M. Richard Yung. Ma question, malheureusement récurrente, porte sur la dégradation du climat social au sein de l'Office européen des brevets, l'OEB.
Depuis 2010, les mesures mises en œuvre par la direction de l'OEB entraînent un recul des droits fondamentaux du personnel : je pense notamment à la limitation du droit de grève, à la remise en cause de la liberté syndicale ou à l'atteinte au droit à la négociation collective.
Il semble que l'OEB soit l'organisation la plus souvent mise en cause devant le tribunal administratif de l'Organisation internationale du travail, instance appelée à se prononcer sur les conflits du personnel dans les organisations internationales.

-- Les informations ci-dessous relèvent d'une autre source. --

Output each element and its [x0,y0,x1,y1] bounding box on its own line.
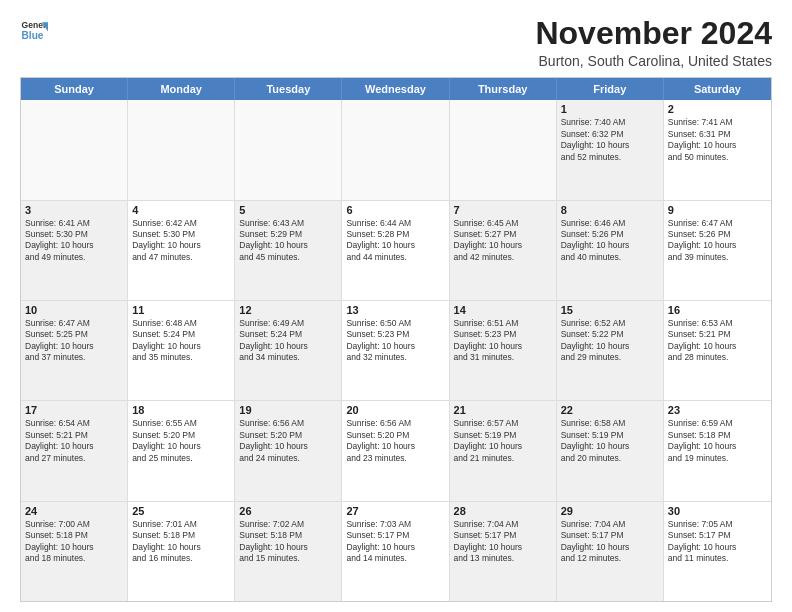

Dans un arrêt de 2015, la cour d'appel de La Haye a jugé illégales plusieurs mesures prises par la direction de l'OEB. Cette dernière s'est pourvue en cassation, invoquant l'immunité d'exécution, dont bénéficient en effet les organisations internationales.
Depuis le début de l'année 2016, plusieurs sanctions ont été prononcées à l'encontre de délégués syndicaux : trois licenciements et une rétrogradation. De plus, des enquêtes et des procédures disciplinaires sont en cours.
Dans une résolution adoptée le 16 mars 2016, le conseil d'administration de l'OEB, qui est son instance supérieure, demande notamment au président de l'Office de « veiller à ce que les sanctions et procédures disciplinaires soient non seulement équitables, mais aussi considérées comme fortes, et d'étudier la possibilité de faire appel à une instance externe de réexamen, d'arbitrage ou de médiation ».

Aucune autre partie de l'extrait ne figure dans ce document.